IR35 for sole trader locums
David Davies, of TWD Accountants, explains a little known rule surrounding IR35 that self-employed locums need to be aware of
24 February 2022
Michael, locum optometrist“I’m a locum optometrist, working as a sole trader, and I was led to believe that IR35 did not apply to me. However, I’m now hearing that I might be affected even though I don’t operate through a limited company. Is this the case? I’d appreciate any advice you can offer.”
David Davies of AOP affinity partner, TWD AccountantsIn an ideal world, if you’re a self-employed locum, whether you work as a sole trader or have a limited company, you will want to be classed as self-employed for tax purposes, meaning you will pay less tax. However, HMRC has introduced rules that you need to know about.
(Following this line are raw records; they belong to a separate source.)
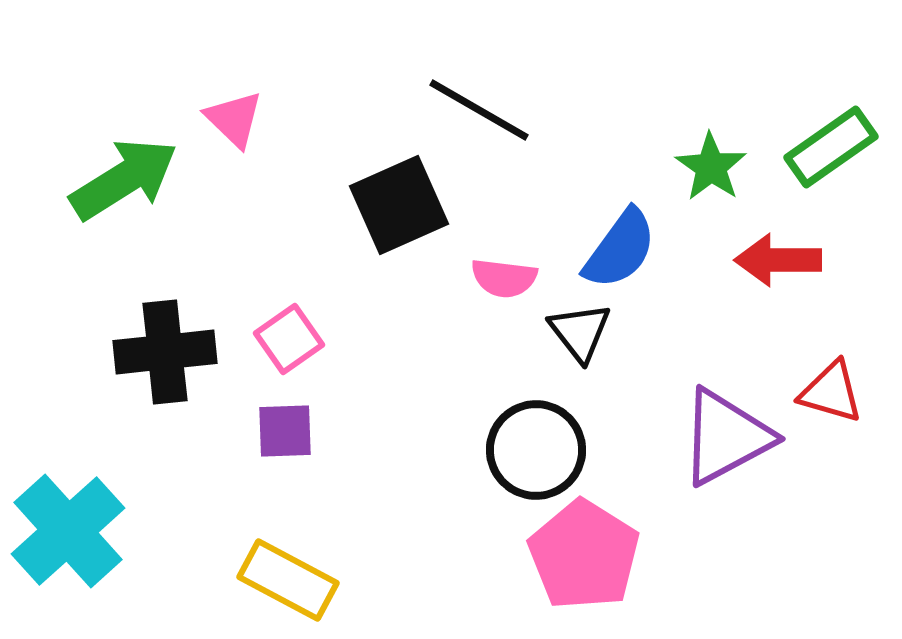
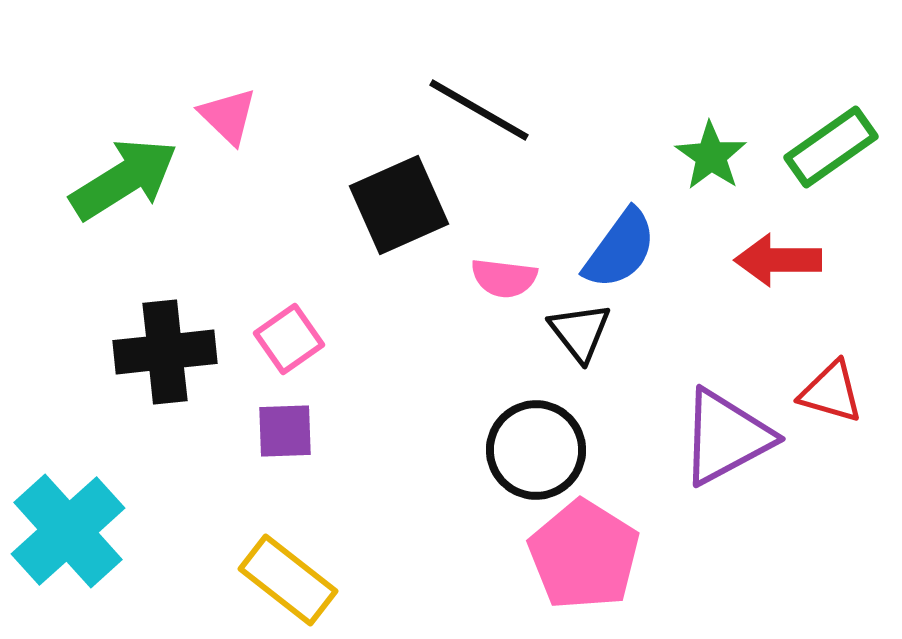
pink triangle: moved 6 px left, 3 px up
green star: moved 11 px up
yellow rectangle: rotated 10 degrees clockwise
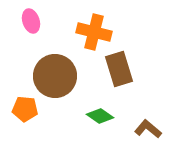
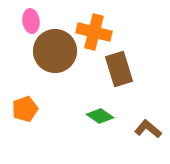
pink ellipse: rotated 10 degrees clockwise
brown circle: moved 25 px up
orange pentagon: rotated 25 degrees counterclockwise
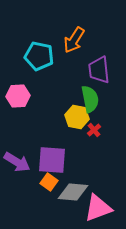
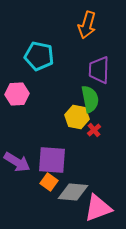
orange arrow: moved 13 px right, 15 px up; rotated 16 degrees counterclockwise
purple trapezoid: rotated 8 degrees clockwise
pink hexagon: moved 1 px left, 2 px up
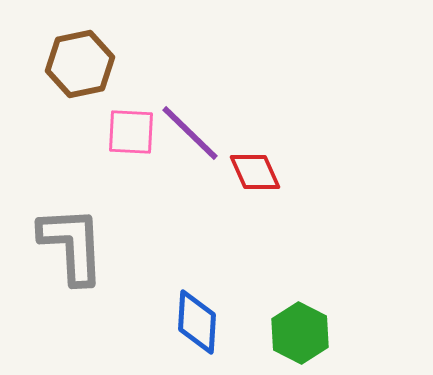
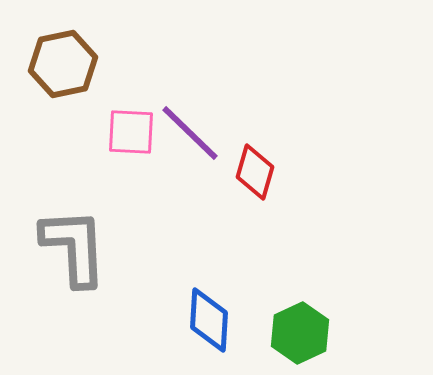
brown hexagon: moved 17 px left
red diamond: rotated 40 degrees clockwise
gray L-shape: moved 2 px right, 2 px down
blue diamond: moved 12 px right, 2 px up
green hexagon: rotated 8 degrees clockwise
IR35 rules were altered in 2021. IR35 relates specifically to those who operate as self-employed but through ‘intermediaries,’ which in most cases means they use a limited company.
However, there has been very little said about how HMRC is now applying the same rules to Britain’s nearly five million self-employed sole traders.
What’s the risk?HMRC is looking for sole traders who effectively operate within someone else’s business, but do so in much the same way as an employee would – which could, on the face of it, appear to be what a locum optometrist does.
In many sectors there’s a grey area around who is and isn’t self-employed. However, it can be clearer in instances where locums are working within practices on a regular basis, potentially putting them at risk of ‘false self-employment
HMRC has introduced a Check Employment Status for Tax (CEST) tool on its website, which self-employed locums can use to check their employment status. Unless it states that the worker is ‘self-employed for tax purposes,’ then as far as HMRC is concerned, they’re not.
In many sectors there’s a grey area around who is and isn’t self-employed. However, it can be clearer in instances where locums are working within practices on a regular basis, potentially putting them at risk of ‘false self-employment.’ It’s for this reason that HMRC is specifically targeting the optometry sector.
For locums operating as self-employed sole traders, the outcome shown by HMRC’s CEST tool is normally either ‘employed for tax purposes’ or ‘we can’t determine the status of this engagement.’ The latter requires a further conversation with HMRC, who are likely to prove that the locum is actually ‘employed for tax purposes.’
The result of being found to be ‘employed for tax purposes’ is HMRC demanding payment of the following:
- The extra Income Tax and National Insurance that should have been paid by the locum, over and above any tax and National Insurance that they have paid already through their Self Assessment tax return or company
- The 13.8% employers National Insurance that should have been paid by the practice on the gross fees paid to the locum.
From the 6 April 2022 HMRC have also said they will be adding the minimum 35% penalty to the amounts due (although it can be up to 100%.) The law also allows them to backdate the tax demand and penalties. Although they have not done so currently, they could start doing so at any time.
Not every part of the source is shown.